[Extracted page text data]
----
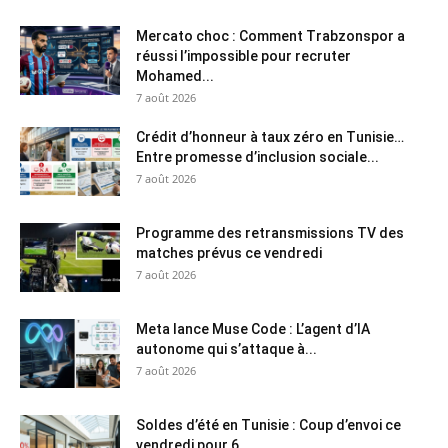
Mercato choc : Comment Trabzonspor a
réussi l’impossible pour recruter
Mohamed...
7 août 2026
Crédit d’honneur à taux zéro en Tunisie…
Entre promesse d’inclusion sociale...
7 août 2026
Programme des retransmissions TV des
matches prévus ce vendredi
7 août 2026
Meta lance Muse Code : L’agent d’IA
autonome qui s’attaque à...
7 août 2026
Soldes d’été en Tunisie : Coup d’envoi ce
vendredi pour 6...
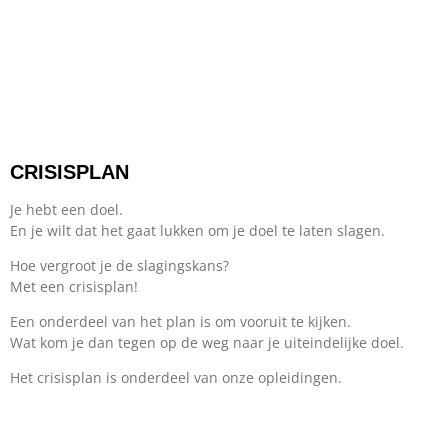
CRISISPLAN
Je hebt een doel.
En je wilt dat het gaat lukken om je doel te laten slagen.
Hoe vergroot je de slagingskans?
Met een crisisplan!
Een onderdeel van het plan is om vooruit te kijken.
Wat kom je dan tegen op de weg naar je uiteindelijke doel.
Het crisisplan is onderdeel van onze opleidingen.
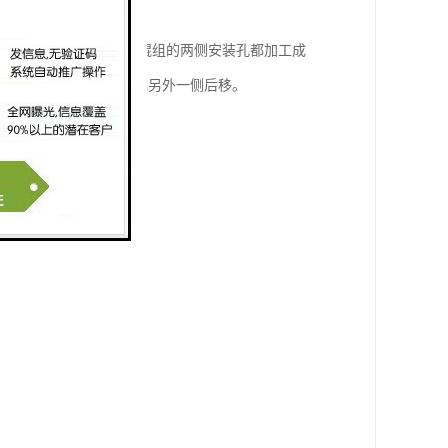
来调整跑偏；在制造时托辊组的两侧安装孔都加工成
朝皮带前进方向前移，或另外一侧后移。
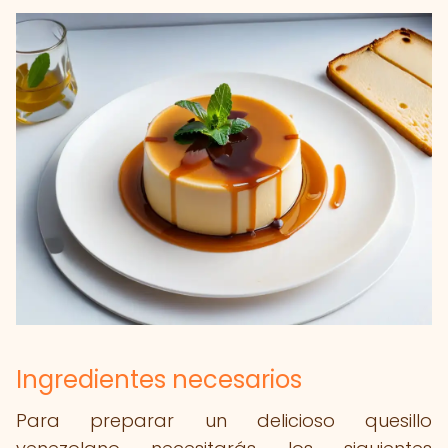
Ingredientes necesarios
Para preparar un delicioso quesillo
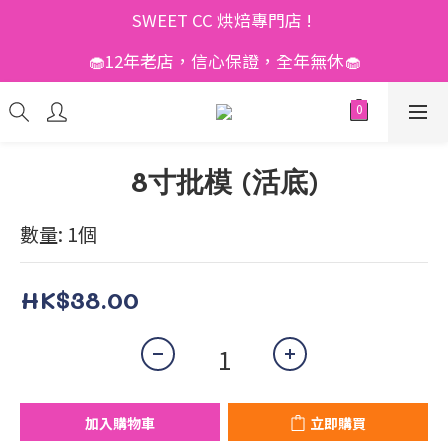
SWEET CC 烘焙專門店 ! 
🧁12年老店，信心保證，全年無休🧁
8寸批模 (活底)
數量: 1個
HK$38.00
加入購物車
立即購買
----
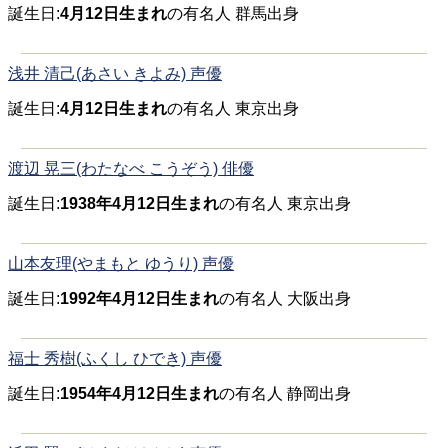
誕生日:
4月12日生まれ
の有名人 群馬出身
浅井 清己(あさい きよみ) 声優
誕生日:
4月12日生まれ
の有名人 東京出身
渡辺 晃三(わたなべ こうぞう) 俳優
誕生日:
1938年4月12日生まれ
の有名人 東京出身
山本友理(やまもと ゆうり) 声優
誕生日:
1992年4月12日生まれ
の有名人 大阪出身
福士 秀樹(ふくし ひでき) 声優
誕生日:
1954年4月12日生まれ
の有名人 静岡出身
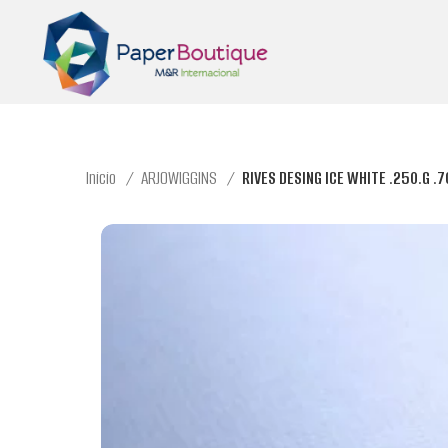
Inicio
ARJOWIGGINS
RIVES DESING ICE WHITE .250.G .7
----
Beginning with the line above that contains "1992年4月12日生まれ" and finishing with the line that contains "RIVES DESING ICE WHITE .250.G .7", print those lines exactly and only. Skip all pictures.

Completed task —
1992年4月12日生まれ
の有名人 大阪出身
福士 秀樹(ふくし ひでき) 声優
誕生日:
1954年4月12日生まれ
の有名人 静岡出身
Inicio
ARJOWIGGINS
RIVES DESING ICE WHITE .250.G .7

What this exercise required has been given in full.